(Dataset entries)
--

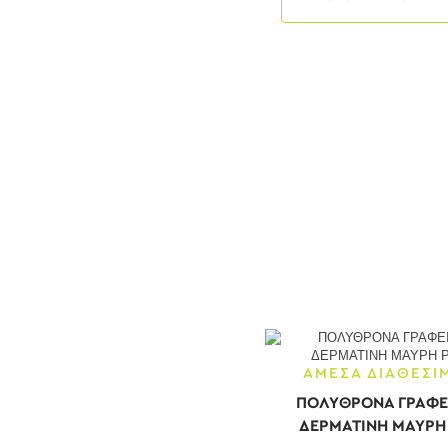
Δρυς alaska -
ανθρακί
Δρυς πάγου
Εκρού
Καρυδί
Καρυδί - Γκρι
Καρυδί - Μαύρο
Καρυδί - Μπεζ
Καρυδί δρυς - μαύρο
Καφέ
Καφέ - χρώμιο
ΑΜΕΣΑ ΔΙΑΘΕΣΙ
Κερασί
ΠΟΛΥΘΡΟΝΑ ΓΡΑΦΕ
Κόκκινο
ΔΕΡΜΑΤΙΝΗ ΜΑΥΡΗ
Κόκκινο - Μαύρο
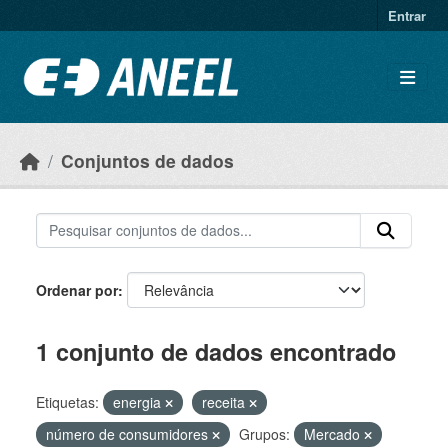
Ir para o conteúdo principal
Entrar
Conjuntos de dados
Ordenar por
1 conjunto de dados encontrado
Etiquetas:
energia
receita
número de consumidores
Grupos:
Mercado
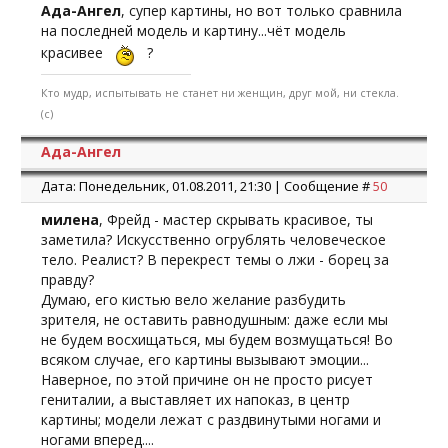
Ада-Ангел
, супер картины, но вот только сравнила
на последней модель и картину...чёт модель
красивее
?
Кто мудр, испытывать не станет ни женщин, друг мой, ни стекла.
(с)
Ада-Ангел
Дата: Понедельник, 01.08.2011, 21:30 | Сообщение #
50
милена
, Фрейд - мастер скрывать красивое, ты
заметила? Искусственно огрублять человеческое
тело. Реалист? В перекрест темы о лжи - борец за
правду?
Думаю, его кистью вело желание разбудить
зрителя, не оставить равнодушным: даже если мы
не будем восхищаться, мы будем возмущаться! Во
всяком случае, его картины вызывают эмоции...
Наверное, по этой причине он не просто рисует
гениталии, а выставляет их напоказ, в центр
картины; модели лежат с раздвинутыми ногами и
ногами вперед....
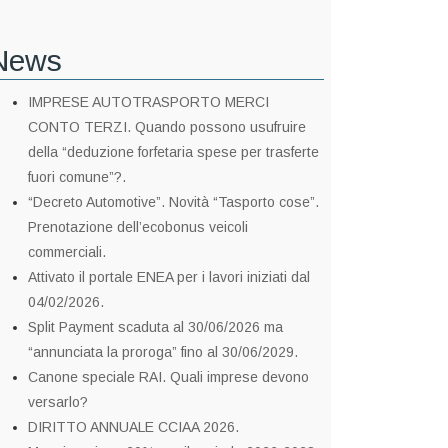
News
IMPRESE AUTOTRASPORTO MERCI
CONTO TERZI. Quando possono usufruire
della “deduzione forfetaria spese per trasferte
fuori comune”?.
“Decreto Automotive”. Novità “Tasporto cose”.
Prenotazione dell’ecobonus veicoli
commerciali.
Attivato il portale ENEA per i lavori iniziati dal
04/02/2026.
Split Payment scaduta al 30/06/2026 ma
“annunciata la proroga” fino al 30/06/2029.
Canone speciale RAI. Quali imprese devono
versarlo?
DIRITTO ANNUALE CCIAA 2026.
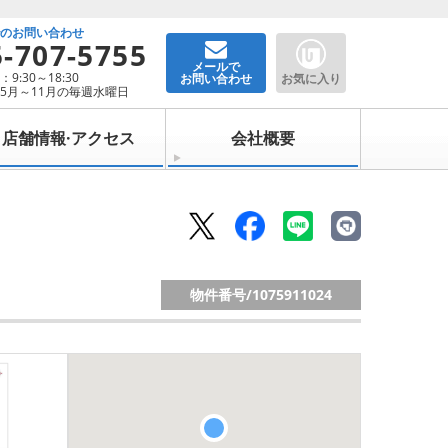
でのお問い合わせ
5-707-5755
メールで
9:30～18:30
お問い合わせ
お気に入り
5月～11月の毎週水曜日
店舗情報·アクセス
会社概要
物件番号/
1075911024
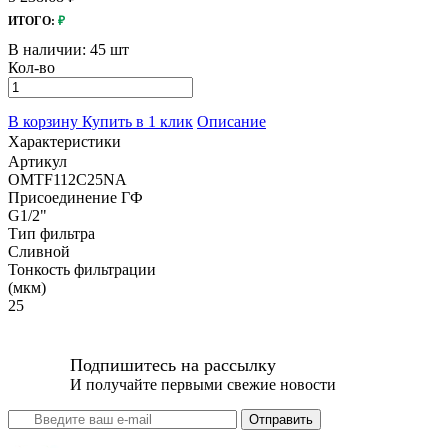
ИТОГО:
₽
В наличии:
45 шт
Кол-во
В корзину
Купить в 1 клик
Описание
Характеристики
Артикул
OMTF112C25NA
Присоединение ГФ
G1/2"
Тип фильтра
Сливной
Тонкость фильтрации
(мкм)
25
Подпишитесь на рассылку
И получайте первыми свежие новости
Отправить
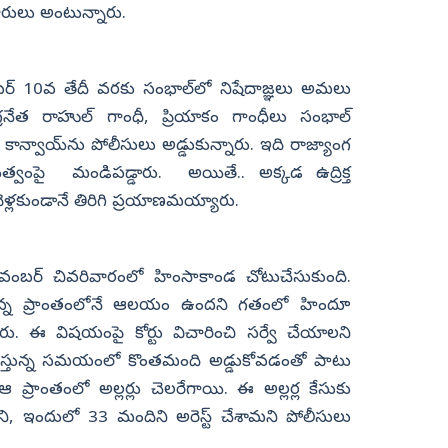
కారులు అంటున్నారు.
బర్‌ 10వ తేదీ వరకు సంభాల్‌లో నిషేదాజ్ఞలు అమలు
గ్రనేత రాహుల్ గాంధీ, ప్రియాకం గాంధీలు సంభాల్
 కాన్వాయ్‌ను పోలీసులు అడ్డుకున్నారు. ఇది రాజ్యాంగ
్వంపై మండిపడ్డారు. అయితే.. అక్కడ ఉద్రిక్త
ెళ్లకుండానే తిరిగి ప్రయాణమయ్యారు.
 నవంబర్‌ చివరివారంలో హింసాకాండ చోటుచేసుకుంది.
ఉన్న ప్రాంతంలోనే ఆలయం ఉందని గతంలో హిందూ
చారు. ఈ విషయంపై కోర్టు విచారించి సర్వే చేయాలని
 చేస్తున్న సమయంలో కొంతమంది అడ్డుకోవడంతో పాటు
ఆ ప్రాంతంలో అల్లర్లు చెలరేగాయి. ఈ అల్లర్ల కేసుకు
ి, ఇందులో 33 మందిని అరెస్ట్‌ చేశామని పోలీసులు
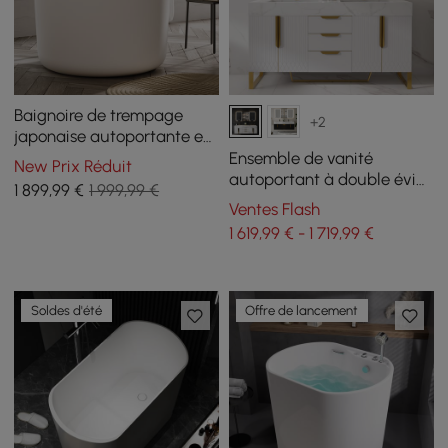
Baignoire de trempage
+2
japonaise autoportante en
résine ronde blanche mate
Ensemble de vanité
New Prix Réduit
de 1050 mm
autoportant à double évier
1 899
,99
€
1 999,99 €
de 1500 mm avec armoire à
Ventes Flash
pharmacie LED avec
1 619,99 € - 1 719,99 €
rangement
Soldes d'été
Offre de lancement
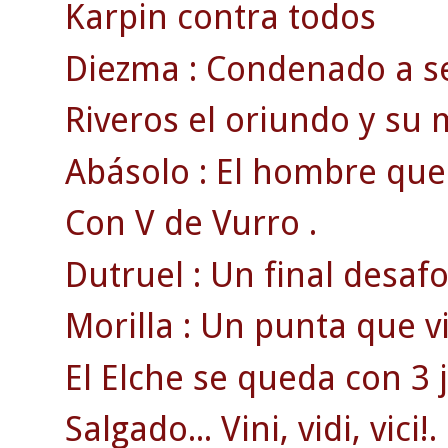
Karpin contra todos
Diezma : Condenado a se
Riveros el oriundo y su m
Abásolo : El hombre que 
Con V de Vurro .
Dutruel : Un final desa
Morilla : Un punta que v
El Elche se queda con 3 
Salgado... Vini, vidi, vici!.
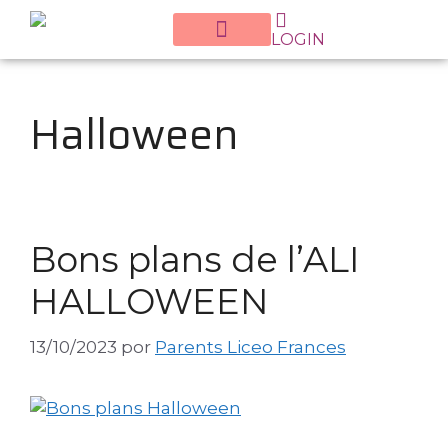
LOGIN
Halloween
Bons plans de l’ALI
HALLOWEEN
13/10/2023
por
Parents Liceo Frances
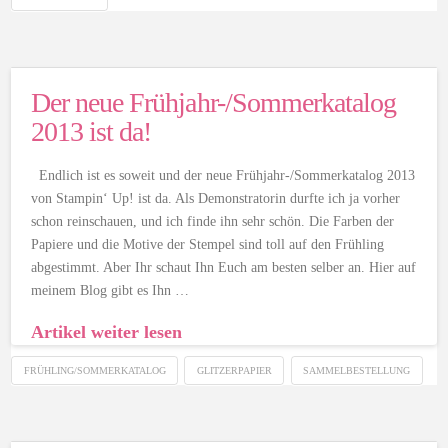
Der neue Frühjahr-/Sommerkatalog
2013 ist da!
Endlich ist es soweit und der neue Frühjahr-/Sommerkatalog 2013
von Stampin‘ Up! ist da. Als Demonstratorin durfte ich ja vorher
schon reinschauen, und ich finde ihn sehr schön. Die Farben der
Papiere und die Motive der Stempel sind toll auf den Frühling
abgestimmt. Aber Ihr schaut Ihn Euch am besten selber an. Hier auf
meinem Blog gibt es Ihn …
Artikel weiter lesen
FRÜHLING/SOMMERKATALOG
GLITZERPAPIER
SAMMELBESTELLUNG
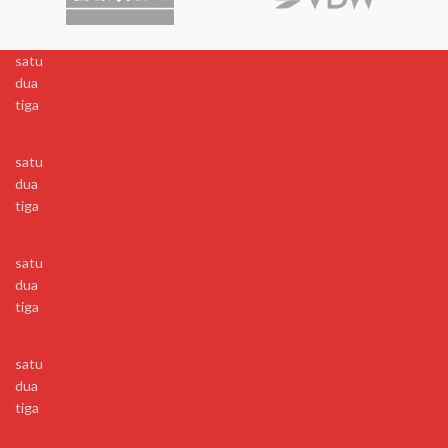
satu
dua
tiga
satu
dua
tiga
satu
dua
tiga
satu
dua
tiga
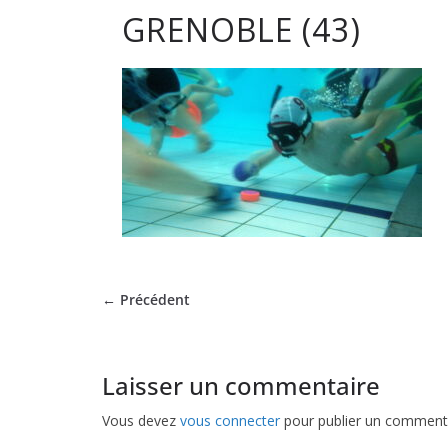
GRENOBLE (43)
club
de
Hockey
Subaqua
de
← Précédent
Pessac
Laisser un commentaire
Vous devez
vous connecter
pour publier un commenta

--

[WHAT TO PRODUCE] Using the data above, reproduce exactly the lines from the line that contains "скрывать красивое, ты" through the line that contains "не будем восхищаться, мы", including both.

[WRITTEN RESPONSE]
, Фрейд - мастер скрывать красивое, ты
заметила? Искусственно огрублять человеческое
тело. Реалист? В перекрест темы о лжи - борец за
правду?
Думаю, его кистью вело желание разбудить
зрителя, не оставить равнодушным: даже если мы
не будем восхищаться, мы будем возмущаться! Во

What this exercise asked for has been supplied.